Each Friday, Chef Jenny DeVivo serves locally caught seafood to roughly 400 children plus teachers and staff at Chilmark and West Tisbury schools. Devivo’s cooking is part of a larger initiative to bring kids healthy food grown or raised in their community. 

 “I place an order on Tuesday, the fish is typically caught on Wednesday and arrives at our door on Thursday,” DeVivo says. She then scans a QR code on the packaging, which tells her the type of fish, who caught it, where the fish was caught and what fishing method was used. During these “Fish Friday” lunches, she shares that information with her students, who range in age from preschool to eighth grade.

“It’s ignited a little bit of passion in them,” DeVivo says. “We’re surrounded by the water, and they appreciate it and respect it.”

DeVivo says she’s always been drawn to water. She loves to swim, fish and paddleboard, and her family visited Martha’s Vineyard regularly in the 1970s before moving there in the ’80s. DeVivo pursued a career as a singer and traveled Europe, but to get a visa, she began working in restaurants abroad. The experience transformed the way she thought about cooking.

“I grew up in America in the 1980s, where what was popular at home was Chef Boyardee. Food came in a lot of boxes,” says DeVivo. But in Europe’s kitchens, she learned how to make pasta sauce and bread from scratch.

DeVivo eventually returned to Martha’s Vineyard, but her European restaurant experience stayed with her. Those years convinced DeVivo that her son’s school could do better with its lunch program. So five years ago, she took the role of school chef, with a mission to make food healthy, local and affordable.

She added Fish Fridays in November 2016, after partnering with Red’s Best, a wholesaler working with small fishing boats committed to traceability. DeVivo has also used the program as a way to introduce kids to lesser-known but more sustainable species. She subs in white, buttery fishes like hake or pollock instead of over-fished cod, which keeps the program affordable.

In the early weeks of Fish Friday, some children were wary. Only half of them chose the fish option; others went with standbys like the salad bar. But DeVivo encouraged students to try the fish — giving high fives to those who made the plunge — and now she says she has 75-100 percent participation on a typical Friday.

Part of the key to her success, DeVivo says, is keeping the recipes simple and kid-friendly.

 “Jenny just wants the kids to have the best interaction with food and the people who bring it to them,” says her assistant chef, Mercedes Ferreira.

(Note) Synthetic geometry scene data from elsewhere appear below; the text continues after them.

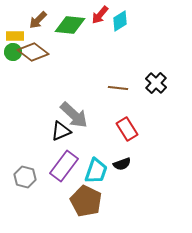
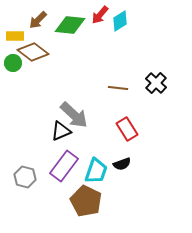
green circle: moved 11 px down
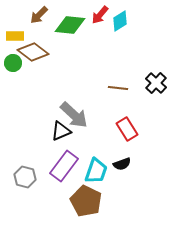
brown arrow: moved 1 px right, 5 px up
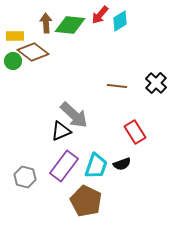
brown arrow: moved 7 px right, 8 px down; rotated 132 degrees clockwise
green circle: moved 2 px up
brown line: moved 1 px left, 2 px up
red rectangle: moved 8 px right, 3 px down
cyan trapezoid: moved 5 px up
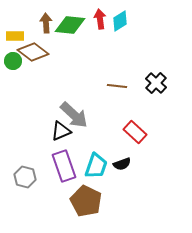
red arrow: moved 4 px down; rotated 132 degrees clockwise
red rectangle: rotated 15 degrees counterclockwise
purple rectangle: rotated 56 degrees counterclockwise
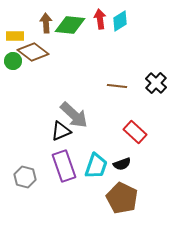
brown pentagon: moved 36 px right, 3 px up
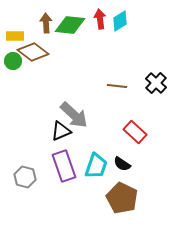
black semicircle: rotated 54 degrees clockwise
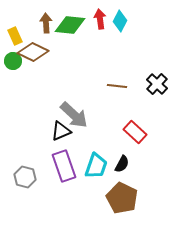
cyan diamond: rotated 30 degrees counterclockwise
yellow rectangle: rotated 66 degrees clockwise
brown diamond: rotated 12 degrees counterclockwise
black cross: moved 1 px right, 1 px down
black semicircle: rotated 96 degrees counterclockwise
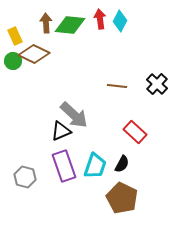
brown diamond: moved 1 px right, 2 px down
cyan trapezoid: moved 1 px left
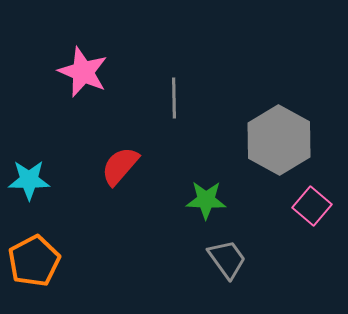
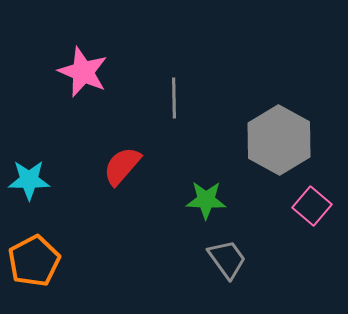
red semicircle: moved 2 px right
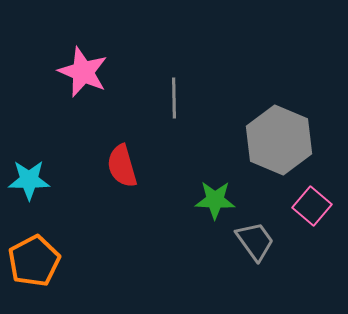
gray hexagon: rotated 6 degrees counterclockwise
red semicircle: rotated 57 degrees counterclockwise
green star: moved 9 px right
gray trapezoid: moved 28 px right, 18 px up
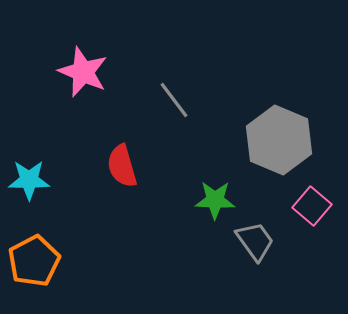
gray line: moved 2 px down; rotated 36 degrees counterclockwise
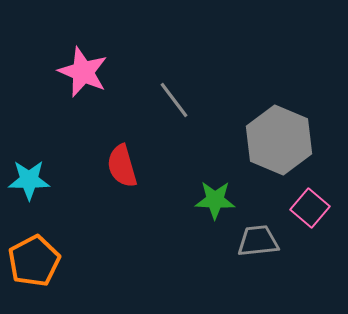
pink square: moved 2 px left, 2 px down
gray trapezoid: moved 3 px right; rotated 60 degrees counterclockwise
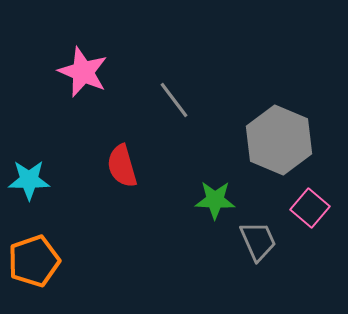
gray trapezoid: rotated 72 degrees clockwise
orange pentagon: rotated 9 degrees clockwise
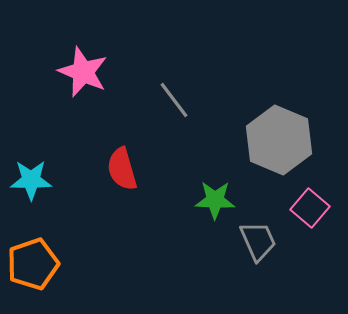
red semicircle: moved 3 px down
cyan star: moved 2 px right
orange pentagon: moved 1 px left, 3 px down
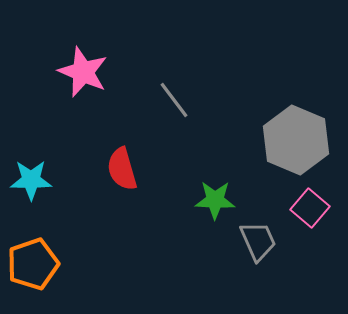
gray hexagon: moved 17 px right
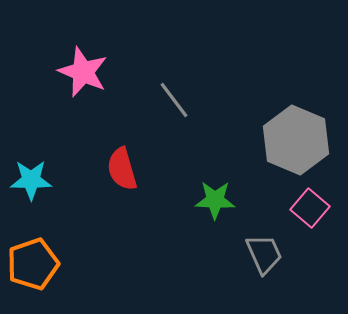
gray trapezoid: moved 6 px right, 13 px down
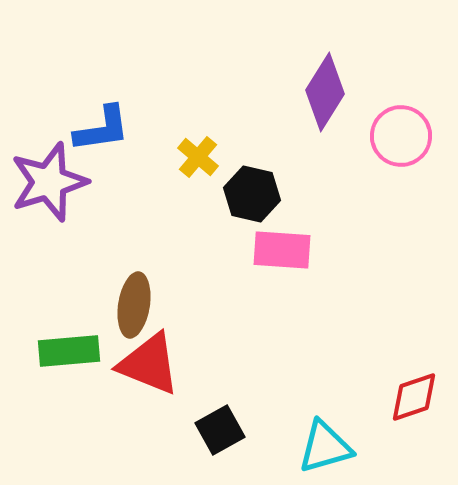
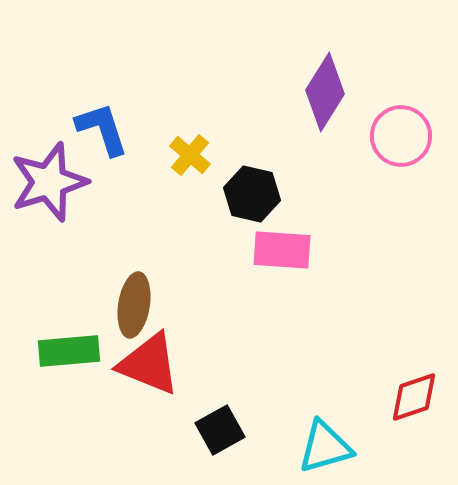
blue L-shape: rotated 100 degrees counterclockwise
yellow cross: moved 8 px left, 2 px up
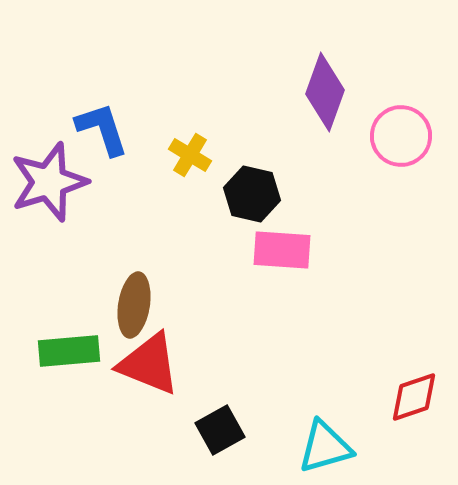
purple diamond: rotated 12 degrees counterclockwise
yellow cross: rotated 9 degrees counterclockwise
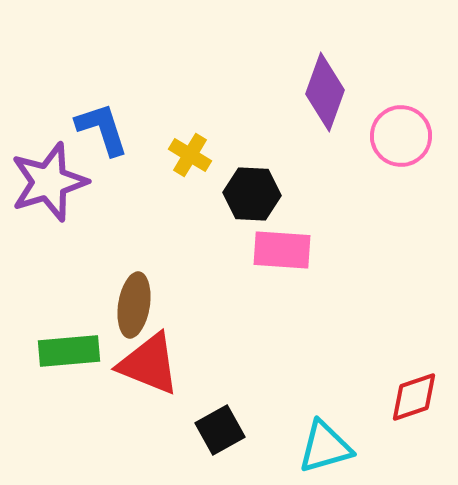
black hexagon: rotated 10 degrees counterclockwise
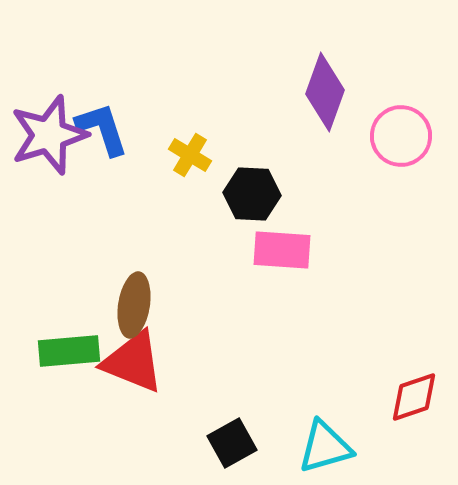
purple star: moved 47 px up
red triangle: moved 16 px left, 2 px up
black square: moved 12 px right, 13 px down
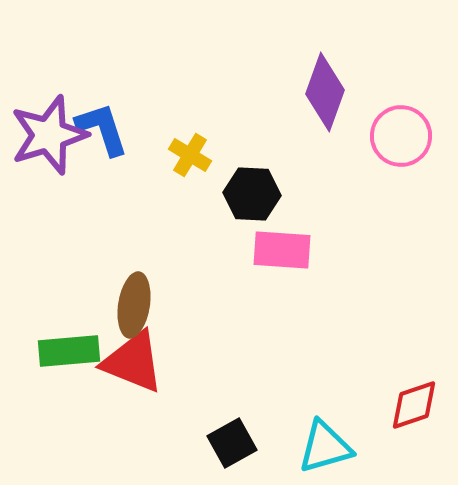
red diamond: moved 8 px down
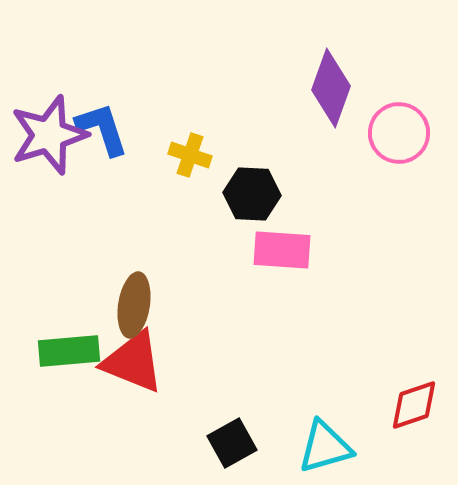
purple diamond: moved 6 px right, 4 px up
pink circle: moved 2 px left, 3 px up
yellow cross: rotated 12 degrees counterclockwise
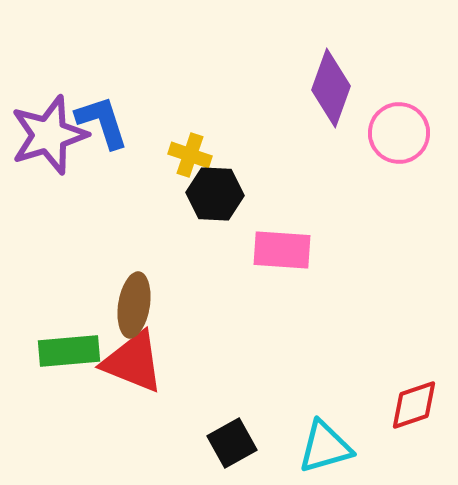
blue L-shape: moved 7 px up
black hexagon: moved 37 px left
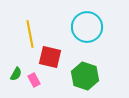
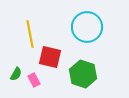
green hexagon: moved 2 px left, 2 px up
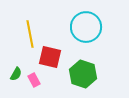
cyan circle: moved 1 px left
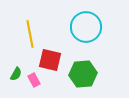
red square: moved 3 px down
green hexagon: rotated 24 degrees counterclockwise
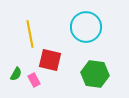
green hexagon: moved 12 px right; rotated 12 degrees clockwise
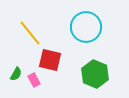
yellow line: moved 1 px up; rotated 28 degrees counterclockwise
green hexagon: rotated 16 degrees clockwise
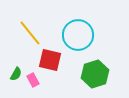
cyan circle: moved 8 px left, 8 px down
green hexagon: rotated 20 degrees clockwise
pink rectangle: moved 1 px left
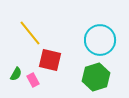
cyan circle: moved 22 px right, 5 px down
green hexagon: moved 1 px right, 3 px down
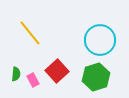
red square: moved 7 px right, 11 px down; rotated 35 degrees clockwise
green semicircle: rotated 24 degrees counterclockwise
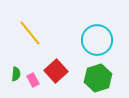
cyan circle: moved 3 px left
red square: moved 1 px left
green hexagon: moved 2 px right, 1 px down
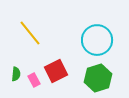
red square: rotated 15 degrees clockwise
pink rectangle: moved 1 px right
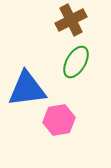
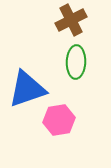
green ellipse: rotated 28 degrees counterclockwise
blue triangle: rotated 12 degrees counterclockwise
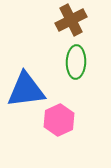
blue triangle: moved 1 px left, 1 px down; rotated 12 degrees clockwise
pink hexagon: rotated 16 degrees counterclockwise
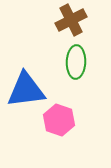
pink hexagon: rotated 16 degrees counterclockwise
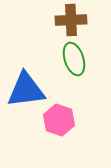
brown cross: rotated 24 degrees clockwise
green ellipse: moved 2 px left, 3 px up; rotated 20 degrees counterclockwise
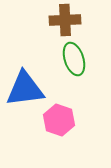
brown cross: moved 6 px left
blue triangle: moved 1 px left, 1 px up
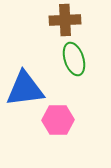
pink hexagon: moved 1 px left; rotated 20 degrees counterclockwise
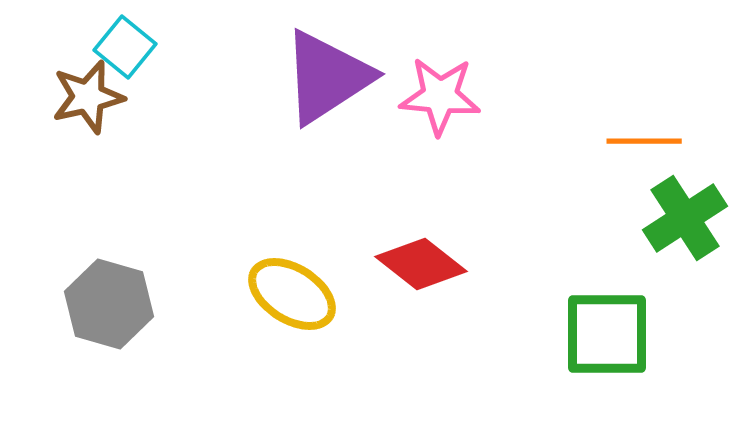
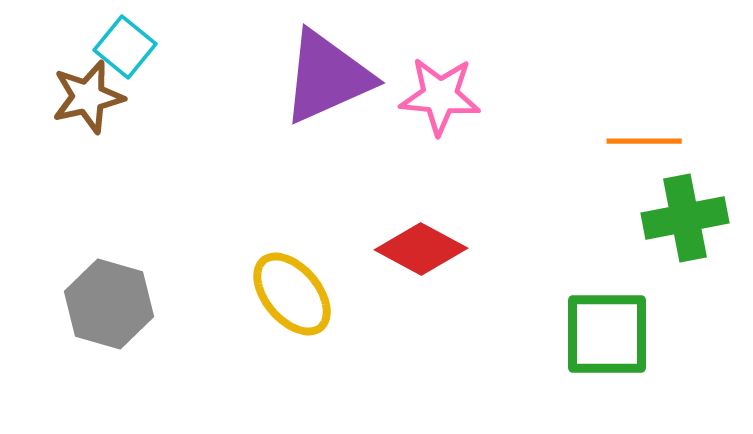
purple triangle: rotated 9 degrees clockwise
green cross: rotated 22 degrees clockwise
red diamond: moved 15 px up; rotated 10 degrees counterclockwise
yellow ellipse: rotated 18 degrees clockwise
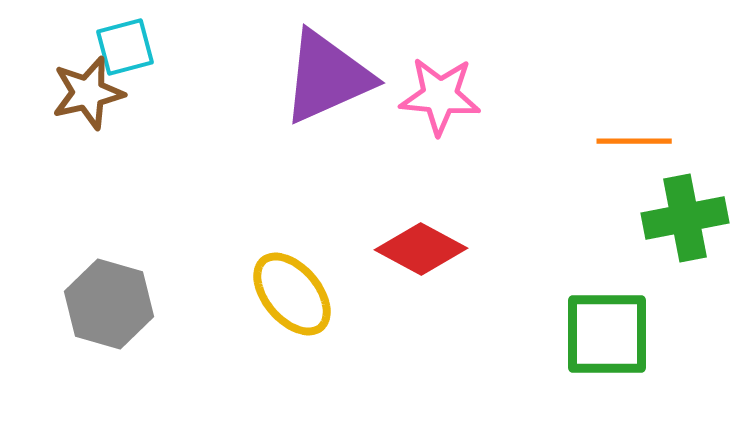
cyan square: rotated 36 degrees clockwise
brown star: moved 4 px up
orange line: moved 10 px left
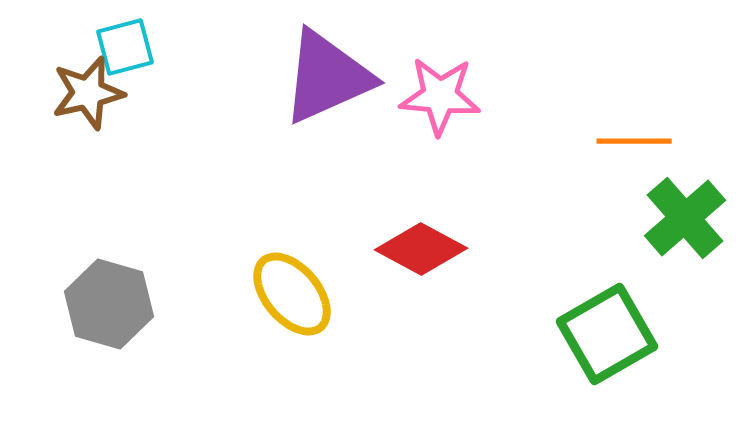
green cross: rotated 30 degrees counterclockwise
green square: rotated 30 degrees counterclockwise
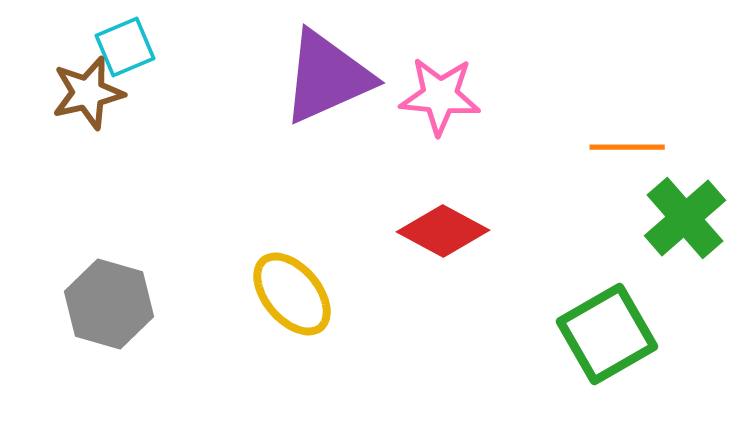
cyan square: rotated 8 degrees counterclockwise
orange line: moved 7 px left, 6 px down
red diamond: moved 22 px right, 18 px up
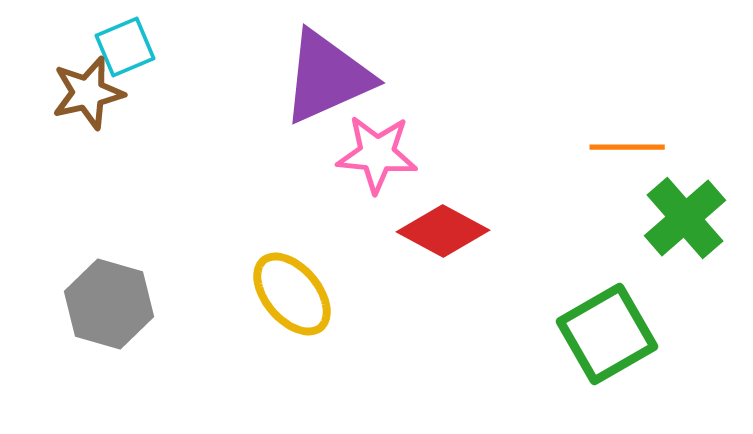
pink star: moved 63 px left, 58 px down
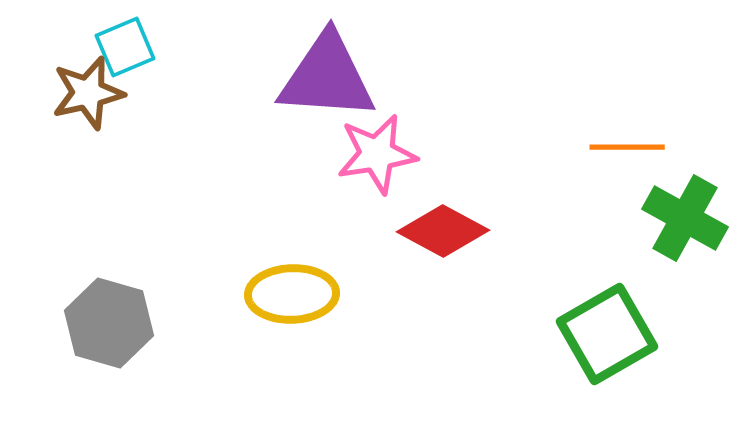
purple triangle: rotated 28 degrees clockwise
pink star: rotated 14 degrees counterclockwise
green cross: rotated 20 degrees counterclockwise
yellow ellipse: rotated 52 degrees counterclockwise
gray hexagon: moved 19 px down
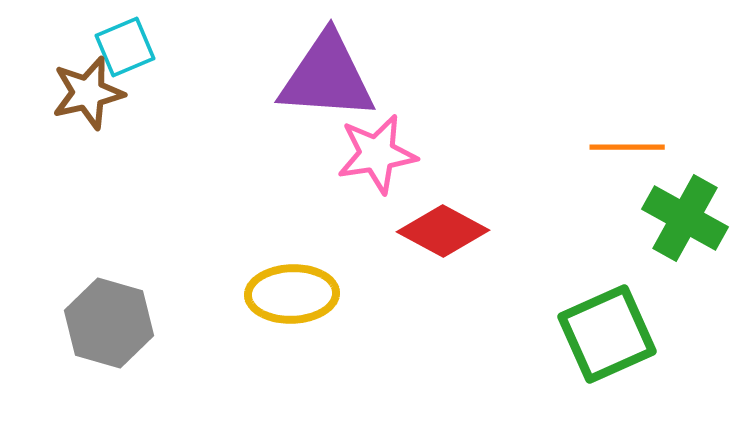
green square: rotated 6 degrees clockwise
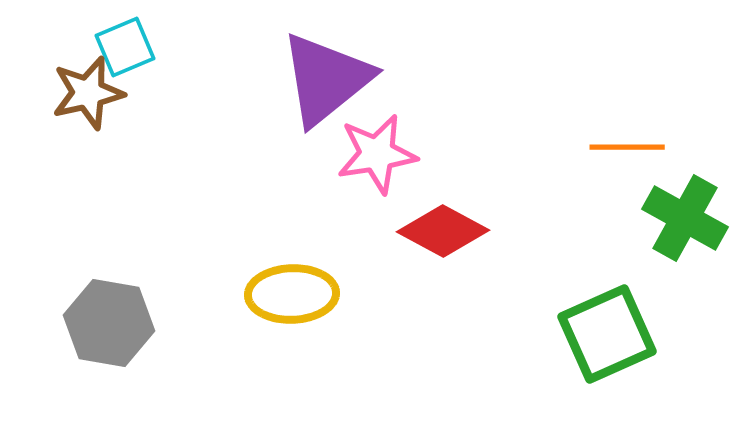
purple triangle: moved 1 px left, 2 px down; rotated 43 degrees counterclockwise
gray hexagon: rotated 6 degrees counterclockwise
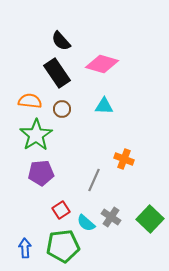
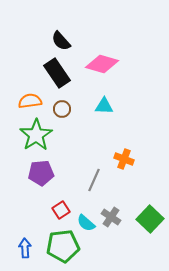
orange semicircle: rotated 15 degrees counterclockwise
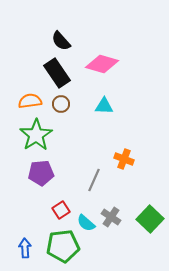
brown circle: moved 1 px left, 5 px up
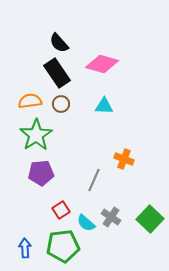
black semicircle: moved 2 px left, 2 px down
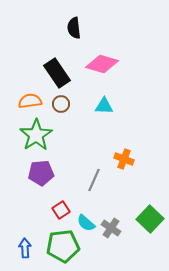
black semicircle: moved 15 px right, 15 px up; rotated 35 degrees clockwise
gray cross: moved 11 px down
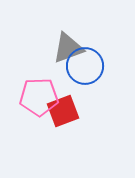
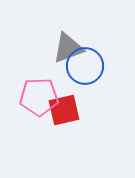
red square: moved 1 px right, 1 px up; rotated 8 degrees clockwise
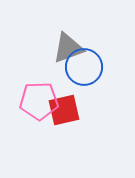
blue circle: moved 1 px left, 1 px down
pink pentagon: moved 4 px down
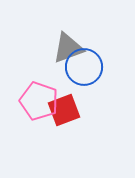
pink pentagon: rotated 21 degrees clockwise
red square: rotated 8 degrees counterclockwise
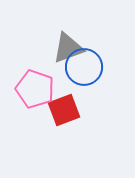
pink pentagon: moved 4 px left, 12 px up
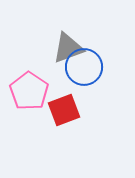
pink pentagon: moved 6 px left, 2 px down; rotated 15 degrees clockwise
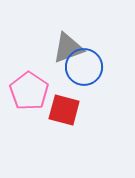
red square: rotated 36 degrees clockwise
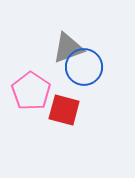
pink pentagon: moved 2 px right
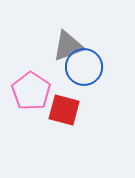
gray triangle: moved 2 px up
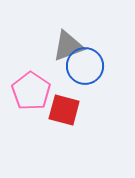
blue circle: moved 1 px right, 1 px up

DeVivo says she wants to introduce other schools to her program too. She plans to visit inner-city schools in Connecticut and New York next school season to exchange ideas with their kitchens. Ultimately, DeVivo is hoping to get a grant to travel farther with her message of local seafood sustainability.

“Kids not only eat with their mouth, but also their eyes and ears,” says DeVivo. With the right information, “they’re these budding sustainable creatures.” She says now the kids love guessing what the fish of the week will be, and they beg for oysters, a sustainable seafood of which some were initially skeptical.

The opportunity to help create more young sustainable eaters would be, as DeVivo puts it, “off the hook.”